In the 1930s, the leading Darwin-biographer Geoffrey Wells wrote that now the whole story of Darwin was known and basically nothing new would be added to it. The assumption was that Darwin’s Life and letters and his Autobiography along with additional books containing family correspondence and drafts of his theory of evolution comprised a sufficient and comprehensive foundation for understanding his life and his theory.

In the 1980s and 90s, historians have strongly emphasized how the Darwinian theory of evolution was outshined scientifically by the now sound and professionalised genetic theory during the first three decades of the 1900s.
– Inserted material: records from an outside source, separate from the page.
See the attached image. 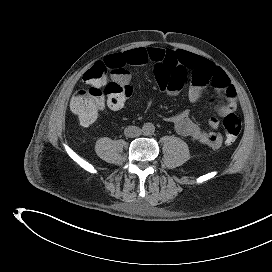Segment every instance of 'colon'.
Returning <instances> with one entry per match:
<instances>
[{
  "instance_id": "1",
  "label": "colon",
  "mask_w": 272,
  "mask_h": 272,
  "mask_svg": "<svg viewBox=\"0 0 272 272\" xmlns=\"http://www.w3.org/2000/svg\"><path fill=\"white\" fill-rule=\"evenodd\" d=\"M124 67L110 68L101 63L93 65L85 74L87 87L77 90L71 99L70 108L73 114L84 125H92L104 108L105 103L112 109H120L131 96L132 87L123 76ZM226 143L236 141L242 129L240 118L234 114L227 115L223 120Z\"/></svg>"
}]
</instances>
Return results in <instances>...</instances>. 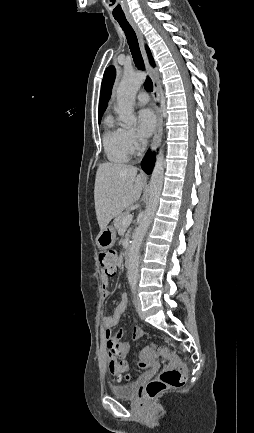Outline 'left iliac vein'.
<instances>
[{
    "label": "left iliac vein",
    "instance_id": "1",
    "mask_svg": "<svg viewBox=\"0 0 254 433\" xmlns=\"http://www.w3.org/2000/svg\"><path fill=\"white\" fill-rule=\"evenodd\" d=\"M133 303H134V305H135V307H136V310H137L139 316H142V311H141V302H140V299H139L138 296H134V298H133Z\"/></svg>",
    "mask_w": 254,
    "mask_h": 433
}]
</instances>
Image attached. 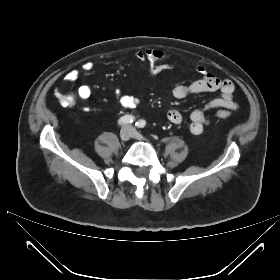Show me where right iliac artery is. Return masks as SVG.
Wrapping results in <instances>:
<instances>
[{
  "instance_id": "82829eb1",
  "label": "right iliac artery",
  "mask_w": 280,
  "mask_h": 280,
  "mask_svg": "<svg viewBox=\"0 0 280 280\" xmlns=\"http://www.w3.org/2000/svg\"><path fill=\"white\" fill-rule=\"evenodd\" d=\"M134 120H135L134 116H132V115H124L123 117H121L118 120V124L120 126H124V125H128V124L132 123Z\"/></svg>"
}]
</instances>
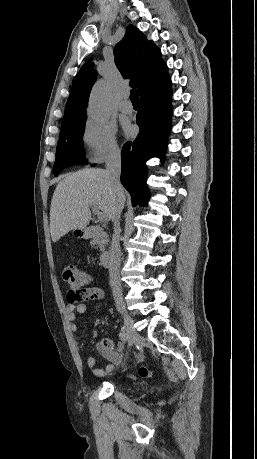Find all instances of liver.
<instances>
[{
    "label": "liver",
    "mask_w": 257,
    "mask_h": 459,
    "mask_svg": "<svg viewBox=\"0 0 257 459\" xmlns=\"http://www.w3.org/2000/svg\"><path fill=\"white\" fill-rule=\"evenodd\" d=\"M114 199L106 170L86 168L67 175L56 186L51 201L52 241L57 242L71 230L85 229L92 206L102 211L105 220H111Z\"/></svg>",
    "instance_id": "6515ba94"
}]
</instances>
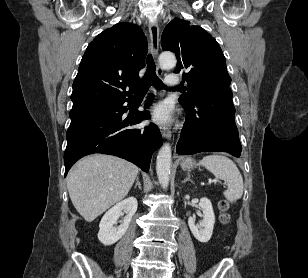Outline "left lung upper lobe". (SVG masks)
Wrapping results in <instances>:
<instances>
[{
	"label": "left lung upper lobe",
	"instance_id": "5c2ea615",
	"mask_svg": "<svg viewBox=\"0 0 308 278\" xmlns=\"http://www.w3.org/2000/svg\"><path fill=\"white\" fill-rule=\"evenodd\" d=\"M161 46L176 54L178 63L174 72L184 71L187 93L179 98L181 105H192L203 94L230 86L231 78L221 48L203 28L174 19L163 31Z\"/></svg>",
	"mask_w": 308,
	"mask_h": 278
}]
</instances>
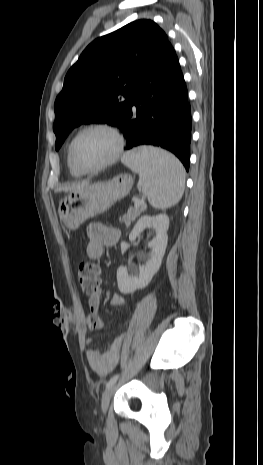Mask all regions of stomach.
I'll return each instance as SVG.
<instances>
[{"instance_id":"0dacf381","label":"stomach","mask_w":263,"mask_h":465,"mask_svg":"<svg viewBox=\"0 0 263 465\" xmlns=\"http://www.w3.org/2000/svg\"><path fill=\"white\" fill-rule=\"evenodd\" d=\"M132 185L133 179L130 175L119 174L108 181L70 192L60 201V219L69 229H77L87 219L104 213L115 202L128 195Z\"/></svg>"}]
</instances>
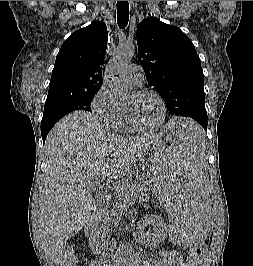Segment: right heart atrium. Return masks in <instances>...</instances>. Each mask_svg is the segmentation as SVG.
<instances>
[{
	"label": "right heart atrium",
	"instance_id": "obj_1",
	"mask_svg": "<svg viewBox=\"0 0 253 266\" xmlns=\"http://www.w3.org/2000/svg\"><path fill=\"white\" fill-rule=\"evenodd\" d=\"M91 110L105 125H112L120 112V105L109 88L103 84L97 90L91 101Z\"/></svg>",
	"mask_w": 253,
	"mask_h": 266
}]
</instances>
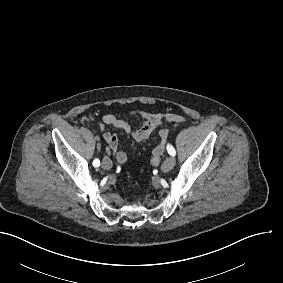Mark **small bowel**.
<instances>
[{
    "label": "small bowel",
    "instance_id": "small-bowel-1",
    "mask_svg": "<svg viewBox=\"0 0 283 283\" xmlns=\"http://www.w3.org/2000/svg\"><path fill=\"white\" fill-rule=\"evenodd\" d=\"M130 116L139 118L141 124L138 127H132L126 120L114 114H104L99 121V128L103 131L106 126L114 127L130 135L136 142L147 140L154 132H157L165 123L184 122V118L175 113L164 114L160 112L132 111ZM104 139L109 148L113 151L116 161L124 164L127 161V155L119 150V138L116 133L105 132Z\"/></svg>",
    "mask_w": 283,
    "mask_h": 283
}]
</instances>
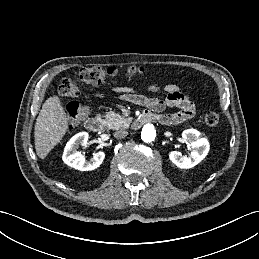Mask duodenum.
<instances>
[{
  "instance_id": "duodenum-1",
  "label": "duodenum",
  "mask_w": 259,
  "mask_h": 259,
  "mask_svg": "<svg viewBox=\"0 0 259 259\" xmlns=\"http://www.w3.org/2000/svg\"><path fill=\"white\" fill-rule=\"evenodd\" d=\"M153 120V116L150 113H143L138 118L135 119L133 123V128L139 129L145 123ZM86 129L93 133H100L104 130V123L103 120L99 117H91L86 120L85 122Z\"/></svg>"
}]
</instances>
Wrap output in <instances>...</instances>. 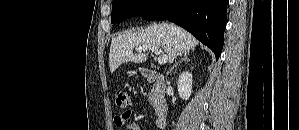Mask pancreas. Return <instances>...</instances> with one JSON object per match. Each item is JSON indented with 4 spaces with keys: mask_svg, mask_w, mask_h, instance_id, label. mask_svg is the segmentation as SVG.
<instances>
[{
    "mask_svg": "<svg viewBox=\"0 0 299 130\" xmlns=\"http://www.w3.org/2000/svg\"><path fill=\"white\" fill-rule=\"evenodd\" d=\"M148 100H149V102H151V104L153 103V100H154L153 92L148 94Z\"/></svg>",
    "mask_w": 299,
    "mask_h": 130,
    "instance_id": "pancreas-1",
    "label": "pancreas"
}]
</instances>
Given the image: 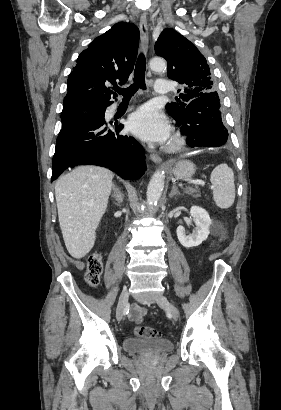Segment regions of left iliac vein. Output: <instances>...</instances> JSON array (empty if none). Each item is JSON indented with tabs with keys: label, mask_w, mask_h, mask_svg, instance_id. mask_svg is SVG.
Here are the masks:
<instances>
[{
	"label": "left iliac vein",
	"mask_w": 281,
	"mask_h": 410,
	"mask_svg": "<svg viewBox=\"0 0 281 410\" xmlns=\"http://www.w3.org/2000/svg\"><path fill=\"white\" fill-rule=\"evenodd\" d=\"M157 304L160 306V307H162V308H165L166 310H168V312L171 314V316H172V318H173V320H178V318H179V310H178V308L172 303V302H170L169 300H168V298L167 297H165V296H160L158 299H157Z\"/></svg>",
	"instance_id": "left-iliac-vein-1"
}]
</instances>
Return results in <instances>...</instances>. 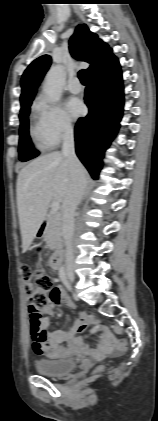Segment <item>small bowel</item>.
Returning <instances> with one entry per match:
<instances>
[{
    "instance_id": "c3829d8e",
    "label": "small bowel",
    "mask_w": 158,
    "mask_h": 421,
    "mask_svg": "<svg viewBox=\"0 0 158 421\" xmlns=\"http://www.w3.org/2000/svg\"><path fill=\"white\" fill-rule=\"evenodd\" d=\"M65 306L69 309H75L74 303L71 301L65 290L61 286H55L50 291L48 303L40 310L41 313L53 316L56 308ZM92 318L84 312L77 313L75 324L67 331L52 330V322L49 319L39 321L33 325L30 322V331L33 340V350L35 353L45 355L51 359L68 356L70 349L62 346L64 342H68L72 347L81 345V338L77 336V332L91 325ZM114 338L110 332H105L95 352L99 355L108 353L113 345Z\"/></svg>"
}]
</instances>
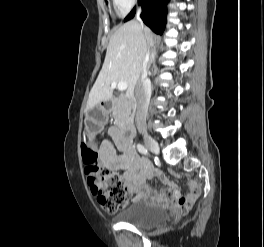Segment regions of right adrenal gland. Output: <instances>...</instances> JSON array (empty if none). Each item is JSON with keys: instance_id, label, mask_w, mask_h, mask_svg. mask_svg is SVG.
Listing matches in <instances>:
<instances>
[{"instance_id": "1", "label": "right adrenal gland", "mask_w": 264, "mask_h": 247, "mask_svg": "<svg viewBox=\"0 0 264 247\" xmlns=\"http://www.w3.org/2000/svg\"><path fill=\"white\" fill-rule=\"evenodd\" d=\"M156 56H157L156 51L155 50H152L151 51V54H150V64L155 61Z\"/></svg>"}]
</instances>
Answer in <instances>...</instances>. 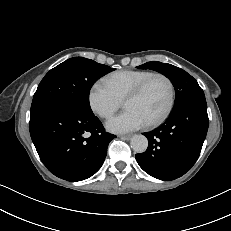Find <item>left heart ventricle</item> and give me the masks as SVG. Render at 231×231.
<instances>
[{
  "label": "left heart ventricle",
  "mask_w": 231,
  "mask_h": 231,
  "mask_svg": "<svg viewBox=\"0 0 231 231\" xmlns=\"http://www.w3.org/2000/svg\"><path fill=\"white\" fill-rule=\"evenodd\" d=\"M170 87L163 78H155L137 99L124 104L126 110H134L148 123L158 118L167 108Z\"/></svg>",
  "instance_id": "1"
}]
</instances>
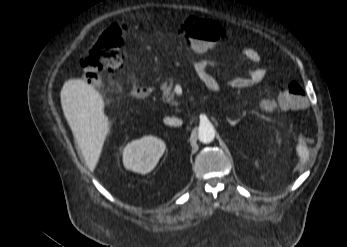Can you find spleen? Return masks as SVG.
<instances>
[{"mask_svg":"<svg viewBox=\"0 0 347 247\" xmlns=\"http://www.w3.org/2000/svg\"><path fill=\"white\" fill-rule=\"evenodd\" d=\"M298 152H299V155H300V158H301V161H305L308 156H309V150L306 146V143L305 142H300L299 145H298Z\"/></svg>","mask_w":347,"mask_h":247,"instance_id":"obj_1","label":"spleen"}]
</instances>
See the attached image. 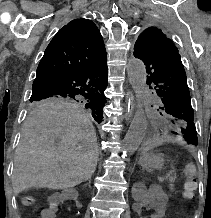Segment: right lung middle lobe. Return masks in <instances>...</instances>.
Here are the masks:
<instances>
[{"instance_id":"right-lung-middle-lobe-1","label":"right lung middle lobe","mask_w":211,"mask_h":218,"mask_svg":"<svg viewBox=\"0 0 211 218\" xmlns=\"http://www.w3.org/2000/svg\"><path fill=\"white\" fill-rule=\"evenodd\" d=\"M30 107L32 109H46V108H58L79 106L92 110L94 119L101 122L103 118V107L106 103V99L103 97H44L30 99Z\"/></svg>"}]
</instances>
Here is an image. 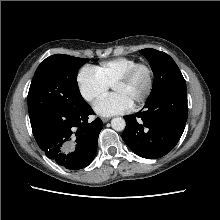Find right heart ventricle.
<instances>
[{"label":"right heart ventricle","instance_id":"1","mask_svg":"<svg viewBox=\"0 0 220 220\" xmlns=\"http://www.w3.org/2000/svg\"><path fill=\"white\" fill-rule=\"evenodd\" d=\"M137 63L138 61L133 58L117 57L103 61L92 68L95 74L110 87L118 78Z\"/></svg>","mask_w":220,"mask_h":220}]
</instances>
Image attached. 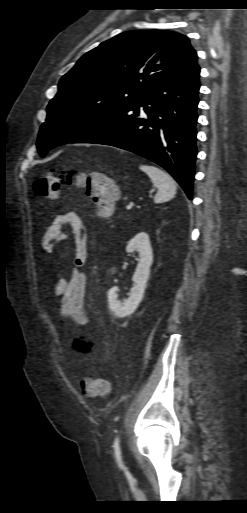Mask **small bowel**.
<instances>
[{
    "instance_id": "obj_1",
    "label": "small bowel",
    "mask_w": 247,
    "mask_h": 513,
    "mask_svg": "<svg viewBox=\"0 0 247 513\" xmlns=\"http://www.w3.org/2000/svg\"><path fill=\"white\" fill-rule=\"evenodd\" d=\"M65 226L70 228L74 241L73 271L69 277L61 274L52 286V291L56 297H59L57 309L59 316L70 318L80 326H87L89 322L85 309L87 277L83 272L87 260V237L83 220L76 212L58 214L43 233L40 246L43 252L53 253L56 247L69 237L64 230ZM88 346V344L84 345V348L88 349Z\"/></svg>"
}]
</instances>
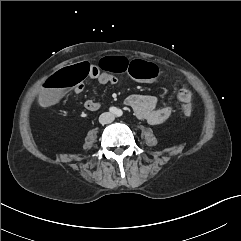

In this story, the so called neo-Darwinian synthesis – the integration of the theory of evolution and genetics - from a central turning point was seen as the final introduction of the modern worldview that we have lived with since.

However, recent historical research shows that we should be careful in interpreting the neo-Darwinian synthesis as a scientific revolution which quickly convinced the entire scientific community of its validity. Moreover, Darwin’s continued significance as an important icon in the biological sciences has been played down in favour of an image of a theory in the midst of a crisis.

During the Inter-War years, Darwin was very much a unifying figure for the biological sciences, not least as a reaction and bulwark against the new creationist movement which started in the United States and spread to Great Britain during the 1920s. Generally, scientists viewed this as a threat against the entire scientific educational system and thereby, the foundation of the modern world. From the beginning, Darwin was one of the most important weapons for the committed scientists in the fight against creationism. For them the preservation of the heroic image of Darwin was essential.